Geçenlerde bir gayrimenkul danışmanlık zincirinin bu konuya dikkat çeken tespiti 'Durgunluğun çözümü Anadolu'da' yorumuna neden oldu.

Era Gayrimenkul markalı konut projelerinin Anadolu'daki potansiyeli görerek tıkanıklığı aşacak proje hareketine yönelmesi gerektiğini ifade ediyor.

"Markalı konut projesi üreticileri İstanbul'u kendi haline bırakıp Anadolu'ya açılmalı" diyen şirketin genel müdürü Özhan Atalay, "Anadolu'da potansiyel var. Bunu değerlendirmek isteyenler kazançlı çıkacak" dedi. Yeni Akit'teki demecinde, bundan sonra da üretmek zorunda olan işletmelerin artık Kayseri, Balıkesir, Çanakkale gibi illeri keşfetmesi gerektiğini anlatıyor.

Aslında önde gelen birkaç şirket bu hareketi çoktan başlattı. Mesela Sinpaş, mesela Teknik Yapı, mesela Emlak Konut... Bu firmalar öncülük etti, eminimki diğer büyükler de onları izleyecektir, çünkü Atalay'ın da belirttiği gibi marka değerini doğru yansıtanların Anadolu'da erişebilecekleri yeni pazarlar söz konusu.
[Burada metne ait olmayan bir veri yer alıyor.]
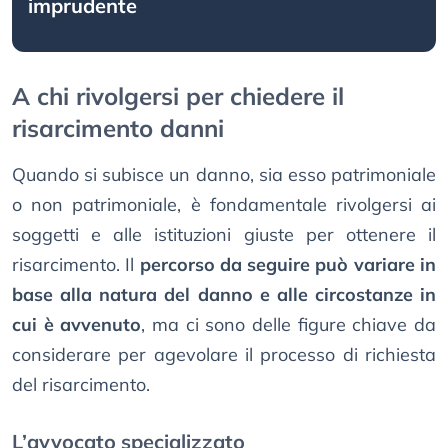
imprudente
A chi rivolgersi per chiedere il
risarcimento danni
Quando si subisce un danno, sia esso patrimoniale
o non patrimoniale, è fondamentale rivolgersi ai
soggetti e alle istituzioni giuste per ottenere il
risarcimento. Il
percorso da seguire può variare in
base alla natura del danno e alle circostanze in
cui è avvenuto
, ma ci sono delle figure chiave da
considerare per agevolare il processo di richiesta
del risarcimento.
L’avvocato specializzato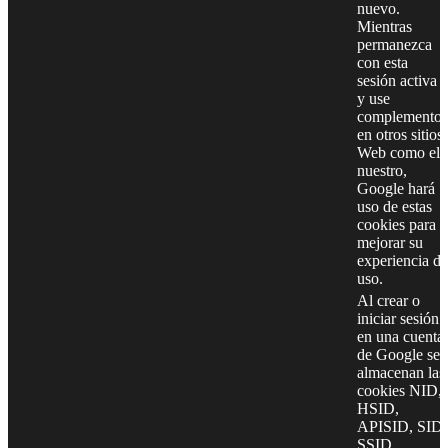
nuevo.
Mientras
permanezca
con esta
sesión activa
y use
complementos
en otros sitios
Web como el
nuestro,
Google hará
uso de estas
cookies para
mejorar su
experiencia de
uso.
Al crear o
iniciar sesión
en una cuenta
de Google se
almacenan las
cookies NID,
HSID,
APISID, SID,
SSID,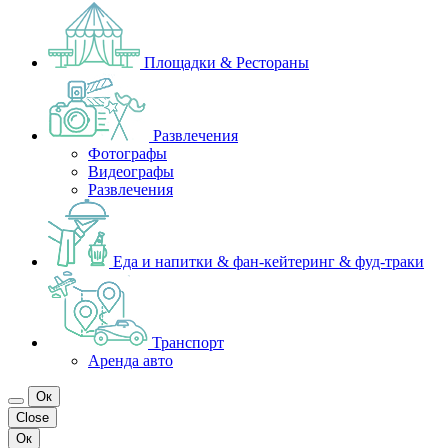
Площадки & Рестораны
Развлечения
Фотографы
Видеографы
Развлечения
Еда и напитки & фан-кейтеринг & фуд-траки
Транспорт
Аренда авто
Ок
Close
Ок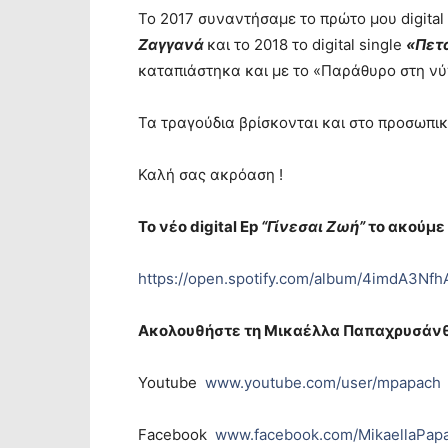
Το 2017 συναντήσαμε το πρώτο μου digital
Ζαγγανά
και το 2018 το digital single
«Πετ
καταπιάστηκα
και με το «Παράθυρο στη νύ
Τα τραγούδια βρίσκονται και στο προσωπικ
Καλή σας ακρόαση !
Το νέο digital Ep
“Γίνεσαι Ζωή”
το ακούμε
https://open.spotify.com/album/4imdA3N
Aκολουθήστε τη Μικαέλλα Παπαχρυσάνθ
Youtube
www.youtube.com/user/mpapach
Facebook
www.facebook.com/MikaellaPapa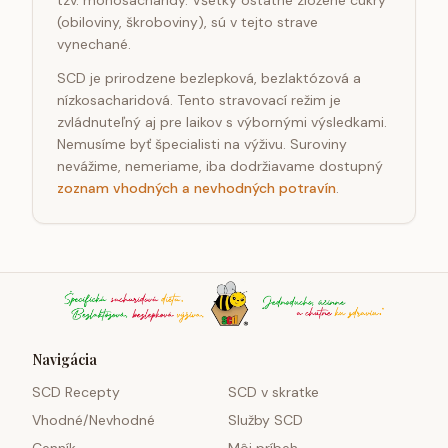
tzv. monosacharidy. Všetky ostatné zložené cukry
(obiloviny, škroboviny), sú v tejto strave
vynechané.
SCD je prirodzene bezlepková, bezlaktózová a
nízkosacharidová. Tento stravovací režim je
zvládnuteľný aj pre laikov s výbornými výsledkami.
Nemusíme byť špecialisti na výživu. Suroviny
nevážime, nemeriame, iba dodržiavame dostupný
zoznam vhodných a nevhodných potravín
.
Navigácia
SCD Recepty
SCD v skratke
Vhodné/Nevhodné
Služby SCD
Hızla gelişen şehirlerde yaşayanlar da İstanbul'da adlarını çok duyduğu güvenilir şirketlerin projelerine erişmenin keyfini yaşamalı.

Kaldı ki İstanbul'da konut fiyatlarına ilişkin Endeksa'nın araştırması da artık gözleri İstanbul'un dışına çevirmenin zamanı geldiğine hükmedilebilir.

Gayrimenkul veri analizi platformu Endeksa'nın araştırmasına göre, İstanbul'da fiyatı geçen yıl yüzde 13 yükseliş kaydeden konut, yüzde 11,92'lik enflasyon ile kıyaslandığında yatırımcısının beklentisini karşılamadı.